Finally, Bedate and Cefalo54  also argue that the developing embryo can give rise to biological entities which are not human beings, e.g., hydatidiform moles and teratomas. But hydatidiform moles and teratomas do not arise from genetically normal human embryos, but from abnormal entities (usually caused, e.g., by dispermy), which are not therefore genetically normal human beings to begin with.55 

(2) Next, it is argued by some that this original single cell divides neatly first into 2 cells, then into 4 cells, then into 8 cells, etc.56  This biological data too is questionable, (and has consequences in understanding the argument about "totipotency"). As known and published in human embryology textbooks for over 60 years (as Lejeune57  points out), human embryogenesis immediately following fertilization is asynchronus (unlike amphibian or mouse embryology). The original single cell divides into 2 cells - and then only one of those cells divides, giving 3 cells . After a time the other cell divides, making it 4 cells, and then 8 cells, etc.

Part of what happens at this three-cell stage is that one can observe empirically the process of methylation. This observation is important philosophically. Many argue that these very early cells - including the original single-cell zygote up to the 8-cell stage - are "totipotent".58  They explain totipotent cells as the most vaguely directed and least differentiated cells in all of embryological development. Each cell, they claim, is not yet determined enough to be classified as an individual human being or a part of an individual human being. These cells, they say, have not yet "made up their minds" what they want to be. They can become any number of things. These cells are not differentiated or specialized enough yet. What happens in early development, they claim, is that there is a gradual change from total unspecialization to greater and greater specialization or differentiation. For example, at first we have a cell that could become any kind of human cell. Progressively a cell becomes specialized so that it can only become a kidney cell, or a stomach cell, or a muscle cell, i.e., it becomes more and more determined and differentiated.
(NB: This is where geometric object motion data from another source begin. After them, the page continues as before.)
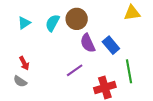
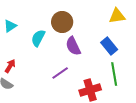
cyan semicircle: (52, 23) -> (38, 38), moved
blue rectangle: (111, 45) -> (109, 46), moved
red arrow: (24, 63) -> (10, 66), turned -120

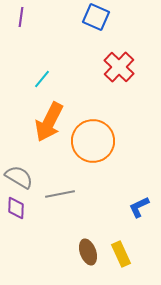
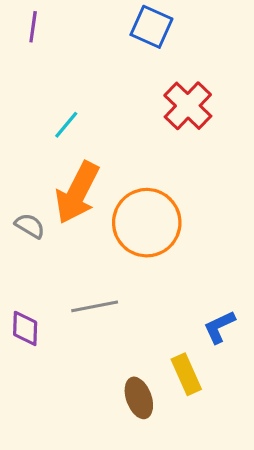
gray semicircle: (19, 177) -> (30, 226), moved, size x0.7
yellow rectangle: (121, 254) -> (186, 374), moved

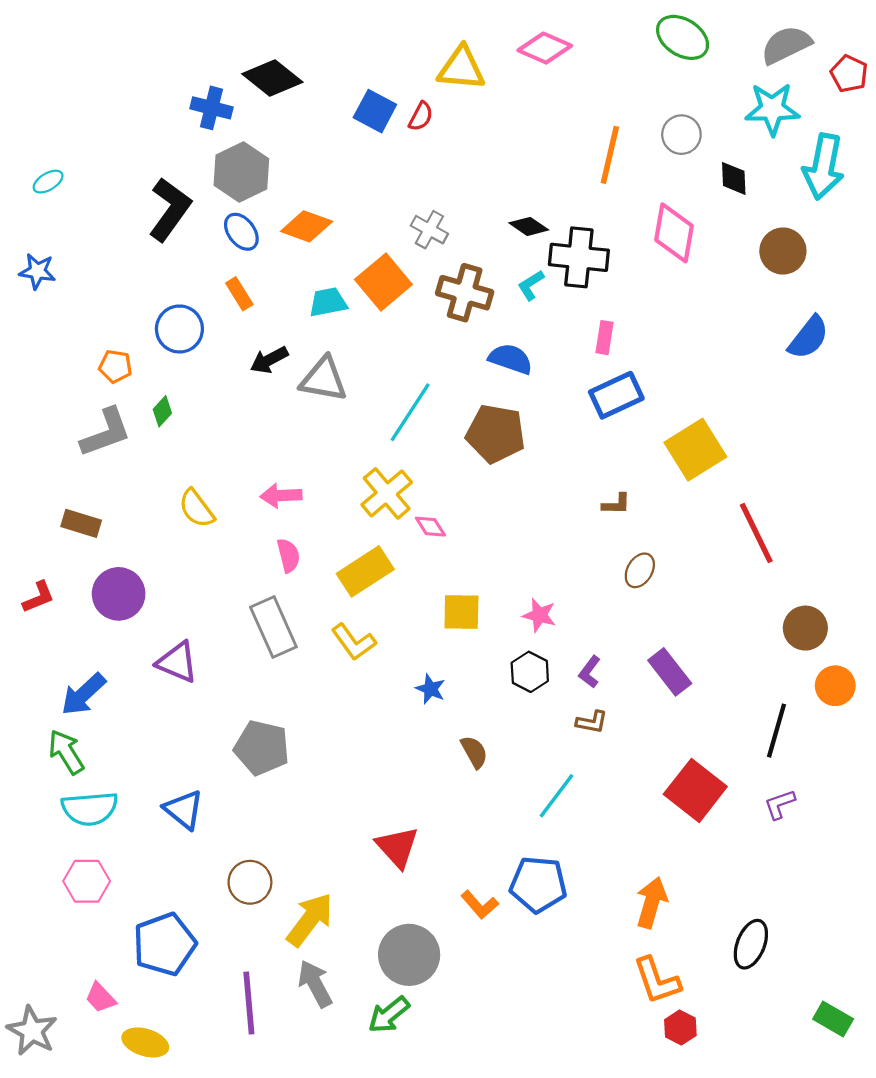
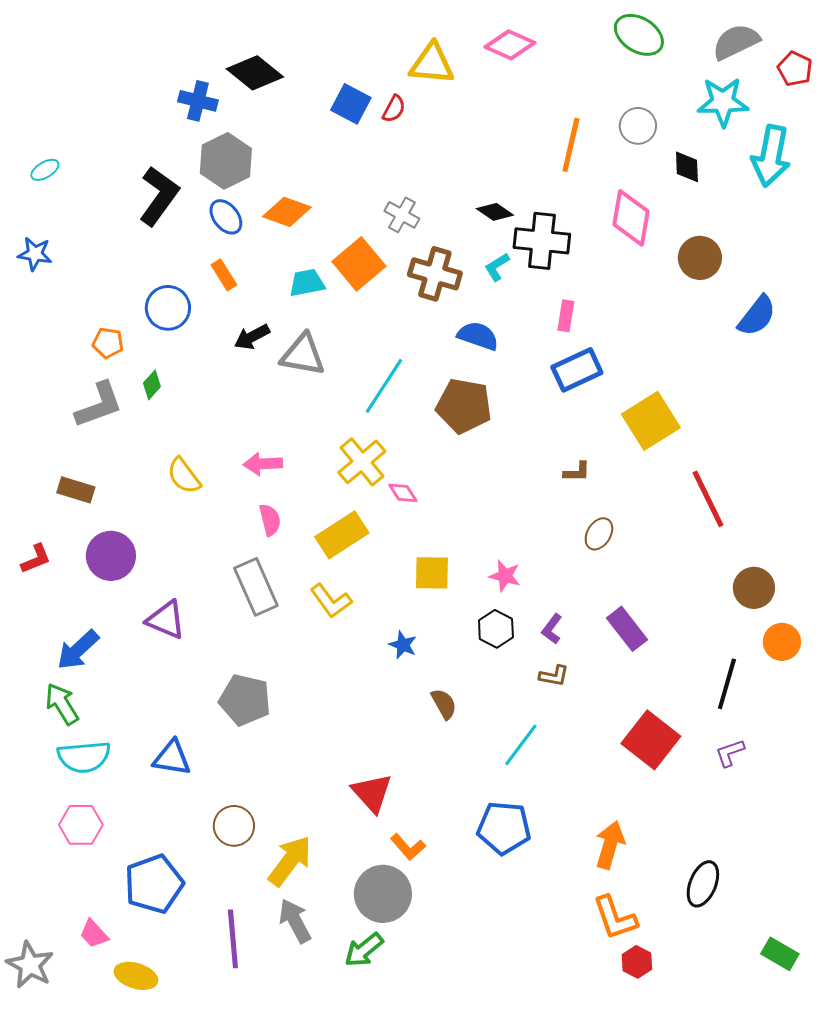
brown circle: (783, 251) -> (700, 258), moved
blue triangle: (184, 810) -> (172, 758), turned -30
orange L-shape: (480, 905) -> (408, 847), moved

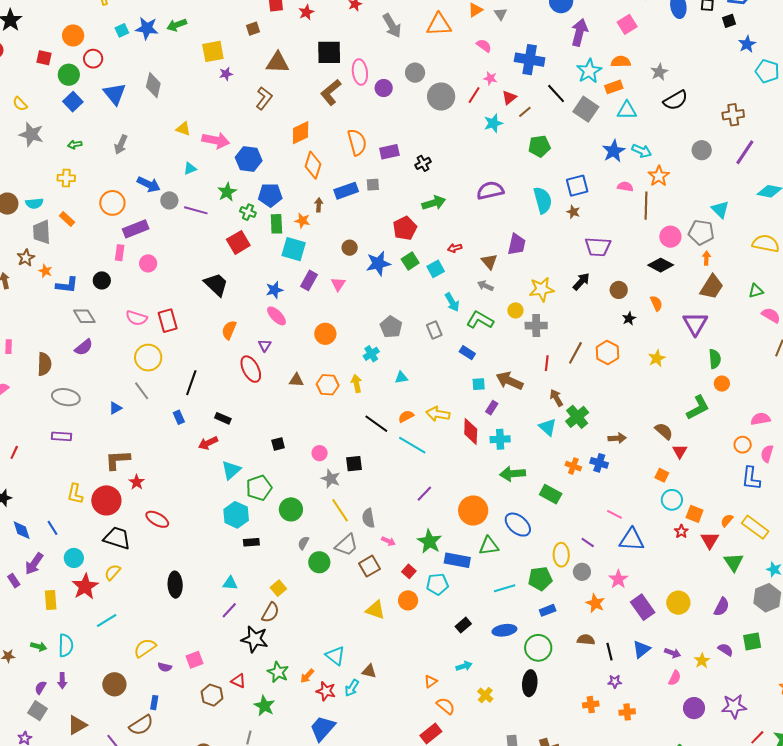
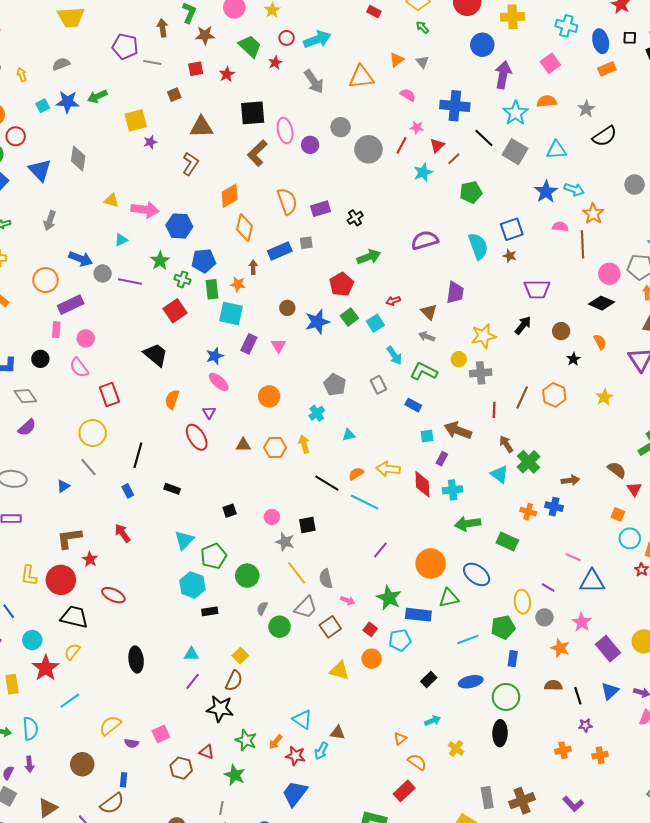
orange rectangle: (614, 87) -> (607, 69), moved
pink semicircle: (136, 318) -> (79, 368), moved, turned 40
red arrow: (208, 443) -> (122, 533), moved, turned 84
blue rectangle: (548, 610) -> (513, 659), turned -56

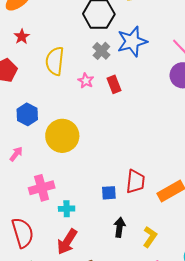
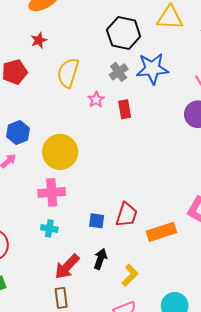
blue hexagon: (27, 114) -> (18, 133), moved
pink cross: (42, 188) -> (52, 192), moved
red arrow: (67, 242) -> (67, 267), moved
This portrayal of differentiation is backwards, as Lejeune notes. The original single-cell human zygote is the most determined and specialized cell in all of embryological development. Progressively he or she loses, in fact, the ability to use information. A kidney cell, for example, contains virtually all of the genetic information that was in the original single human zygote cell, but can now use only a small portion of that information. So the kidney cell has not lost any of this information - only the ability to use it. This ability to use or not use the information that is present is partially determined by the process of methylation (which itself is coded in the original single-cell zygote). Through methylation and other processes during embryogenesis, genes are turned on or turned off. When the cell wants to control the use of cellular information, it methylates a molecule to silence that gene, to block or stop its use at a certain point in development. No information is progressively lost; only its use is lost. Thus a specialized kidney cell cannot be prodded to become an entirely new human being - not because it does not have all of the necessary information (it does), but because all of the information other than that of being a "kidney cell" has been methylated, or silenced.59 

Thus to be so differentiated as a kidney cell is actually a negative in such arguments. The kidney cell cannot direct anything but a small minuscule part of the development of the human embryo or fetus; whereas the original single-cell human zygote contains and can use all of the genetic information only partially used by the later cells. So there is nothing vague, undirected or undecided about it. It is the human zygote which represents the greatest fullness of human content and useable information, of directedness and decisive action - more than that found in any of the later cells. The human zygote will "decide" what reactions and formations take place. He or she will direct all of the processes and formations during the entire embryological process.60  Furthermore, "totipotency" is even suppose to happen - it is a normal part of human embryogenesis, and is indeed encoded in the original genetic information of the human zygote. Differentiation is also encoded in the original human zygote, and is partly explained by methylation. Differentiation, then, really represents the restricted ability to make any "decisions".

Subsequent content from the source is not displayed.